1. E. argénteus, Pursh. Many-stemmed from a somewhat woody base, dwarf, silky-villous all over; leaves crowded, broadly lanceolate, sessile, or the lower oblong spatulate and short-petioled, about ½´ long; flowers almost sessile in the axils; corolla purple, 3´´ broad.—Sterile plains and prairies, Dak. and Neb. to Mo. and Tex.

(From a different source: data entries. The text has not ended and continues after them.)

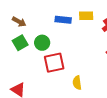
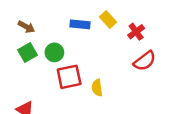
yellow rectangle: (86, 16) -> (108, 19), turned 48
yellow semicircle: (77, 83) -> (97, 88), moved

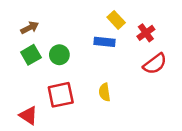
blue rectangle: (80, 24) -> (105, 42), moved
brown arrow: (26, 27) -> (30, 28), turned -56
red square: (69, 77) -> (61, 95), moved

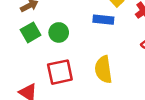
yellow semicircle: (105, 92) -> (103, 70), size x1.5

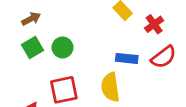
blue rectangle: (103, 20) -> (127, 58), moved

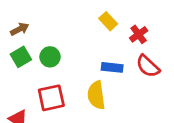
red semicircle: (164, 57) -> (148, 66), turned 80

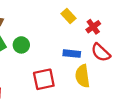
yellow semicircle: (96, 95) -> (82, 76), moved
red square: (51, 98) -> (44, 79), moved

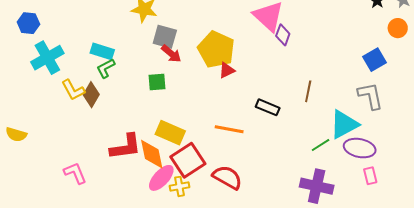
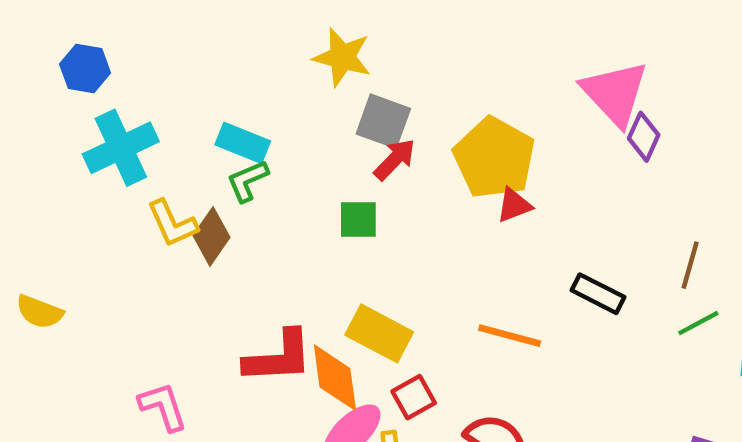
red arrow: (171, 54) -> (395, 159), turned -90
green line: (321, 145) -> (698, 323), moved
red square: (188, 160) -> (414, 397), size x0.6

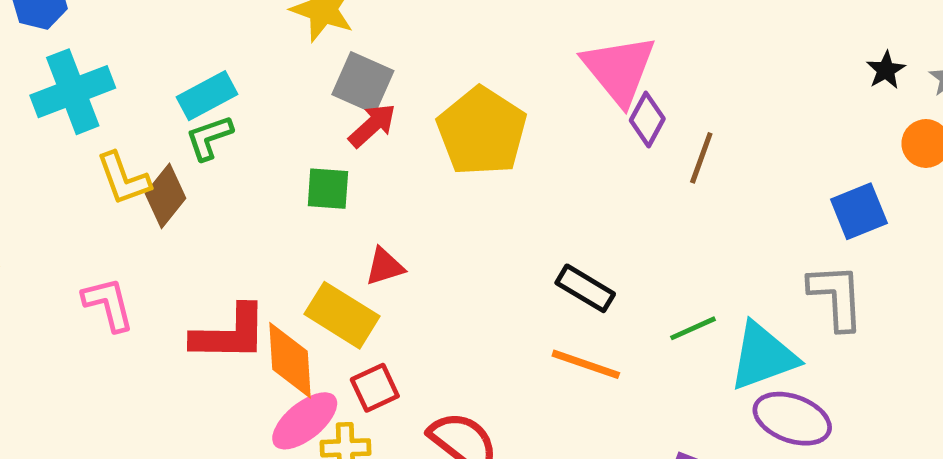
cyan rectangle: (243, 143) -> (207, 96), turned -54
red triangle: (514, 205) -> (385, 267), moved
brown line: (690, 265) -> (701, 158), moved
orange line: (510, 336) -> (586, 364), moved
pink L-shape: (163, 407) -> (108, 304), moved

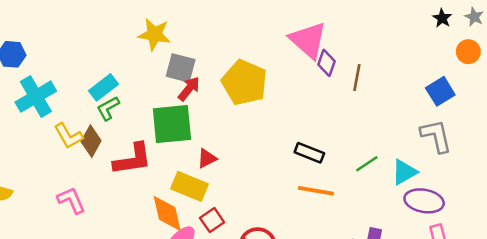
green square: (328, 189) -> (172, 124), size x1.8
red L-shape: (230, 333) -> (133, 159), moved
cyan triangle: (763, 356) -> (404, 172), size x0.7

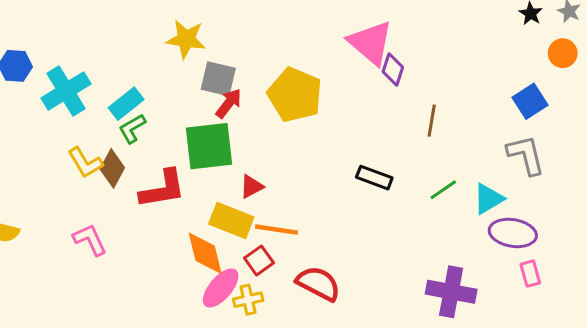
brown line: (357, 78) -> (432, 121), moved
cyan cross: (36, 97) -> (66, 91), moved
orange line: (316, 191) -> (276, 230), moved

6. CÚSCUTA, Tourn. Dodder.
Calyx 5- (rarely 4-) cleft, or of 5 sepals. Corolla globular-urn-shaped, bell-shaped, or short-tubular, the spreading border 5- (rarely 4-) cleft, imbricate. Stamens with a scale-like often fringed appendage at base. Ovary 2-celled, 4-ovuled; styles distinct, or rarely united. Capsule mostly 4-seeded. Embryo thread-shaped, spirally coiled in the rather fleshy albumen, destitute of cotyledons, sometimes with a few alternate scales (belonging to the plumule); germination occurring in the soil.—Leafless annual herbs, with thread-like yellowish or reddish stems, bearing a few minute scales in place of leaves; on rising from the ground becoming entirely parasitic on the bark of herbs and shrubs on which they twine, and to which they adhere by means of suckers developed on the surface in contact. Flowers small, cymose-clustered, mostly white; usually produced late in summer and in autumn. (Name supposed to be of Arabic derivation.)
§ 1. Stigmas elongated; capsule circumscissile.